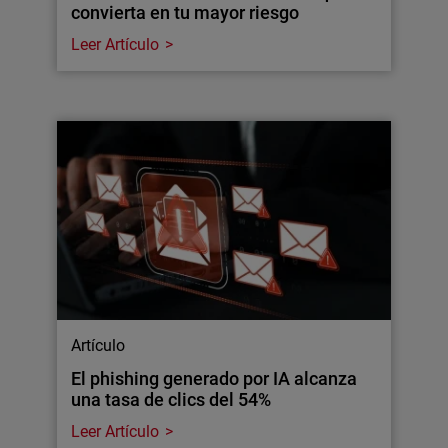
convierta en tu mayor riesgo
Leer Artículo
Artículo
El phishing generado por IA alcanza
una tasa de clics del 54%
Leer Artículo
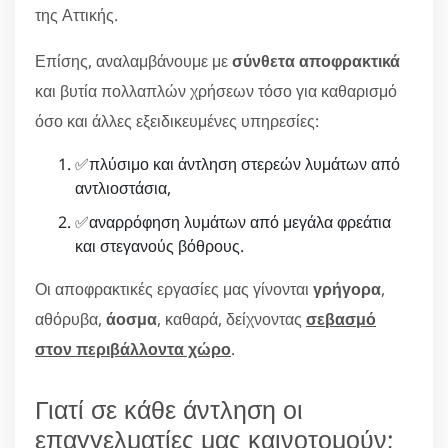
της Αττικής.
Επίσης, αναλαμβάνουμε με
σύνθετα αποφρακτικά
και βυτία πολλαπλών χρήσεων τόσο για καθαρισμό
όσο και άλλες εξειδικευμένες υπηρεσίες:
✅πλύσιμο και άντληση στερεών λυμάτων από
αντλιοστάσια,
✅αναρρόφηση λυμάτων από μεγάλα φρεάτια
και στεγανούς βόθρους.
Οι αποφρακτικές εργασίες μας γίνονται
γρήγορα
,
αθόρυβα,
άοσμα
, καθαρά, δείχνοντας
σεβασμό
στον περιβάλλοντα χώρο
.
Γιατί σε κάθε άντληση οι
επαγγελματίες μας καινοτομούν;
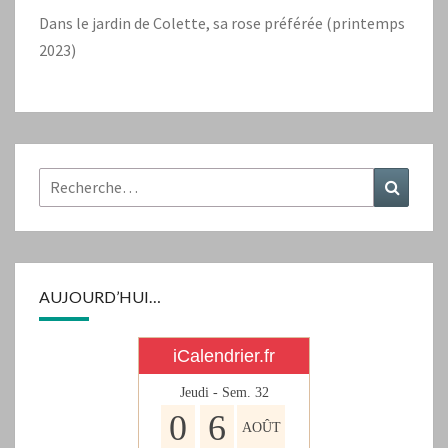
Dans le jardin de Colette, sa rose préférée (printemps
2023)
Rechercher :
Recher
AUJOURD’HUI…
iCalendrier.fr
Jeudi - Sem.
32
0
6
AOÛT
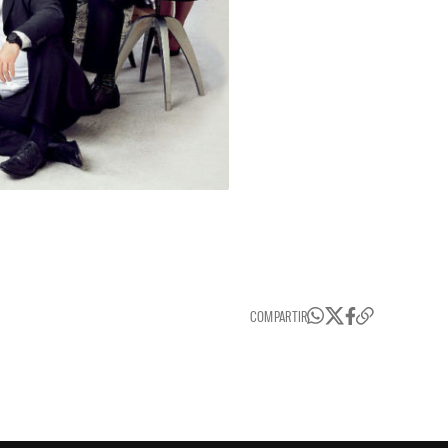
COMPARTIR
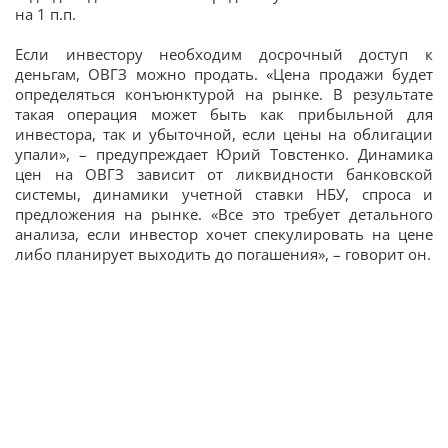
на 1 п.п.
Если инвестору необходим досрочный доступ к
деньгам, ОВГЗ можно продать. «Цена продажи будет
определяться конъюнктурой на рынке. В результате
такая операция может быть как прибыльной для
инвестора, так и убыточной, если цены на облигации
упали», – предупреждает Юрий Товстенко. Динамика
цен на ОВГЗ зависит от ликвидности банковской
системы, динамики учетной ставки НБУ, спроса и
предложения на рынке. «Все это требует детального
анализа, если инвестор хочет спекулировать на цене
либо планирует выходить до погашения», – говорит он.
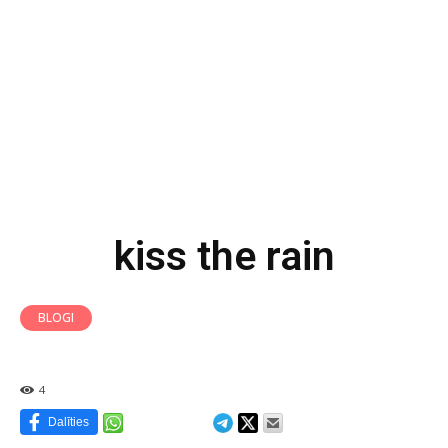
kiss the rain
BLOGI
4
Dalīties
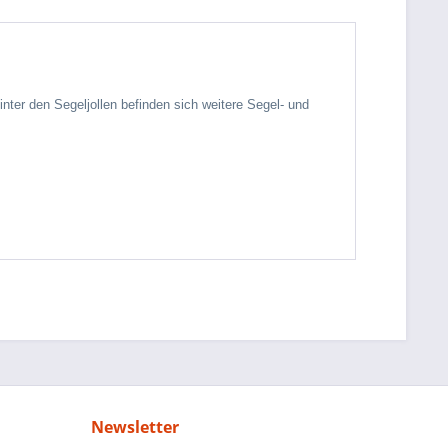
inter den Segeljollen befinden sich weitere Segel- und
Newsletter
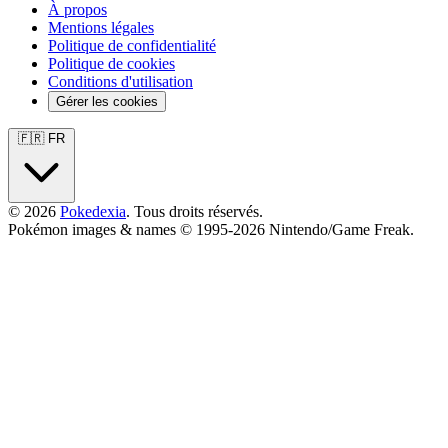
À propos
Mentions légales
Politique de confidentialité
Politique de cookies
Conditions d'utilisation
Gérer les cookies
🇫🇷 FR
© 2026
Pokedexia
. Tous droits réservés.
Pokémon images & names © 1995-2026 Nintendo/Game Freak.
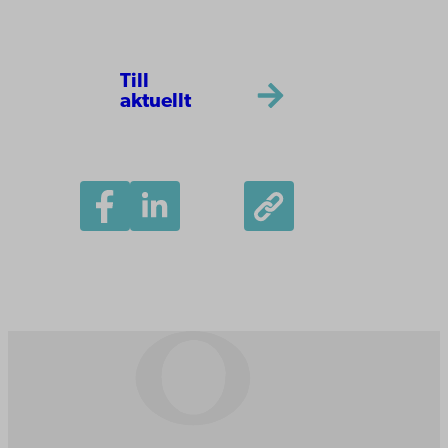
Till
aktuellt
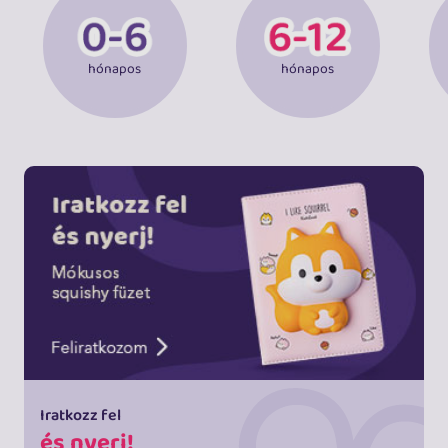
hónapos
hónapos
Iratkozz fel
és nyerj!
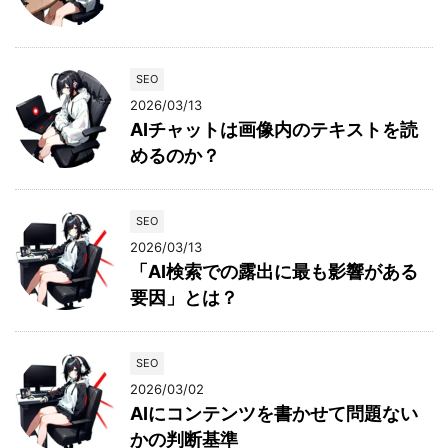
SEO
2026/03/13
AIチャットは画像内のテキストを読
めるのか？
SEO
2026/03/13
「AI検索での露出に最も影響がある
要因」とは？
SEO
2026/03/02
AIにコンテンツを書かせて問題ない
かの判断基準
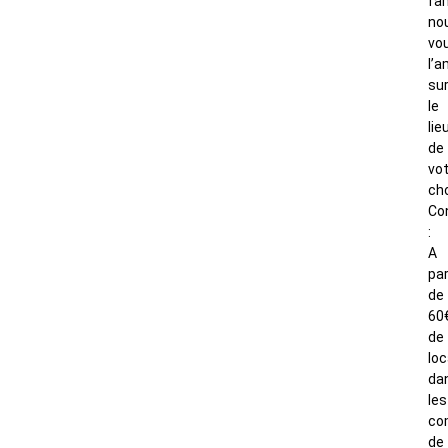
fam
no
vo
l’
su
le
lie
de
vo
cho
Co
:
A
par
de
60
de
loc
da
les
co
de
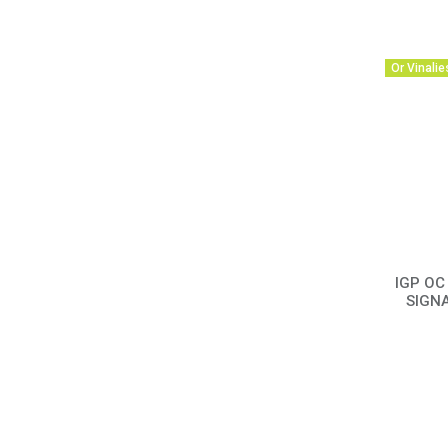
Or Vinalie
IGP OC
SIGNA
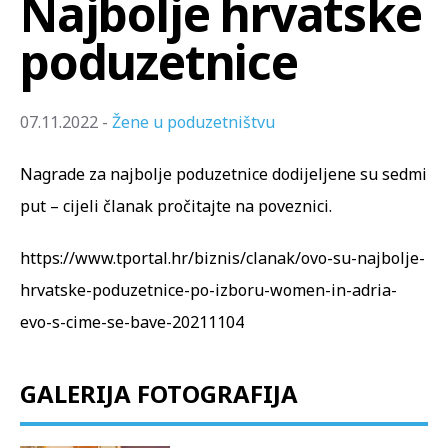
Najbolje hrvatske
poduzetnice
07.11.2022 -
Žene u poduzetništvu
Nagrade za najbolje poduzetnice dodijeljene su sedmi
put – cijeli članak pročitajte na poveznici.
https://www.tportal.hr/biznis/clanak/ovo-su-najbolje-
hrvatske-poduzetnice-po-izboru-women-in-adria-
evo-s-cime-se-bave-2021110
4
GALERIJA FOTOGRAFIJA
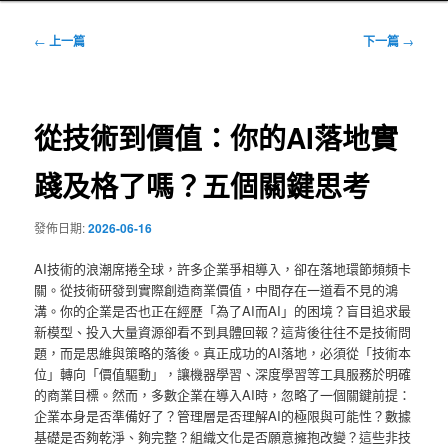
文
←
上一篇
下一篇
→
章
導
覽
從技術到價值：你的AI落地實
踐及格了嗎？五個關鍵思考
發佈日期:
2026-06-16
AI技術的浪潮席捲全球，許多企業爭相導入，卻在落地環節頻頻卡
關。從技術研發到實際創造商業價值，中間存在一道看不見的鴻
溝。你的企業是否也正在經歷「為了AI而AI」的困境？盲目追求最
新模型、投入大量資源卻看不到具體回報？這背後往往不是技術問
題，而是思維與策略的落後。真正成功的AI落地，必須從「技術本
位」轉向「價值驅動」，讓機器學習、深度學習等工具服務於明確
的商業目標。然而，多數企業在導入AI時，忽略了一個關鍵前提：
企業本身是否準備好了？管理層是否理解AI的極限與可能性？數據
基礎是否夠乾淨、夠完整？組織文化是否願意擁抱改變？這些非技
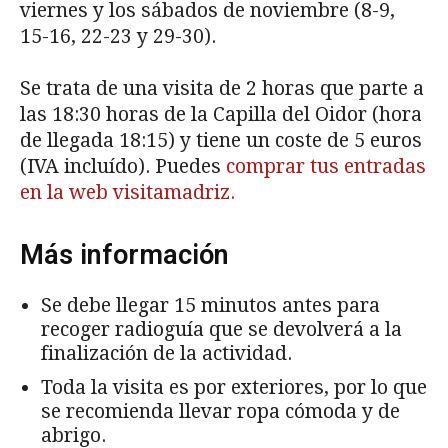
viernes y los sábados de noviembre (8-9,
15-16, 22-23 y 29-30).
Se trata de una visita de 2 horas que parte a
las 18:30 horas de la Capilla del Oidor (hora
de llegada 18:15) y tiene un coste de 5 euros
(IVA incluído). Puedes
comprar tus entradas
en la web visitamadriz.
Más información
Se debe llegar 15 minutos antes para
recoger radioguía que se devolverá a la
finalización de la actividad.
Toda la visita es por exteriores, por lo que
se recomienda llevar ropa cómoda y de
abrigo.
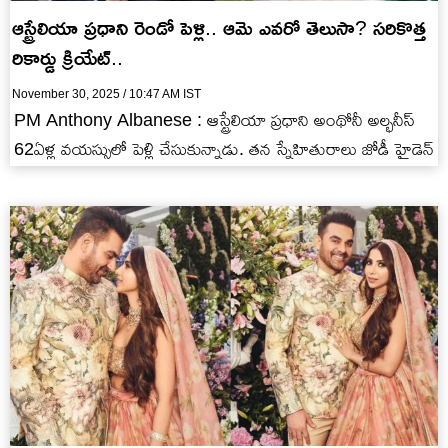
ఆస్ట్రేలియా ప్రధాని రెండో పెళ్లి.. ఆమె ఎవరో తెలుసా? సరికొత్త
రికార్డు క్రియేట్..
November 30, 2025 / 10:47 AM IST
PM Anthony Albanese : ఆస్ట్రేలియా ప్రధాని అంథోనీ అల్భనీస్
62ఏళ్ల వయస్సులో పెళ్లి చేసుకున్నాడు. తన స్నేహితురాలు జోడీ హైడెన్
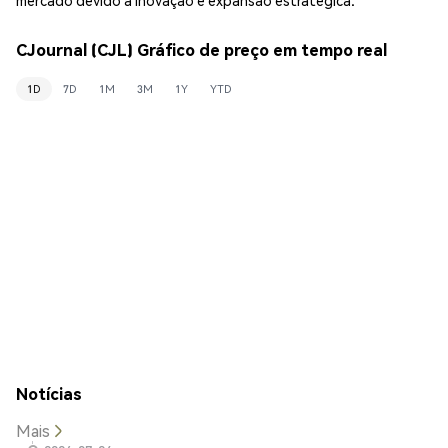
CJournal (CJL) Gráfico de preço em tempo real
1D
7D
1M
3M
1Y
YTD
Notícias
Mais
--------------------------------
ASSIGNMENT —
Among the lines of the listing, count those holding the string "рынке" and reply with the count only.

EXERCISE ANSWER —
2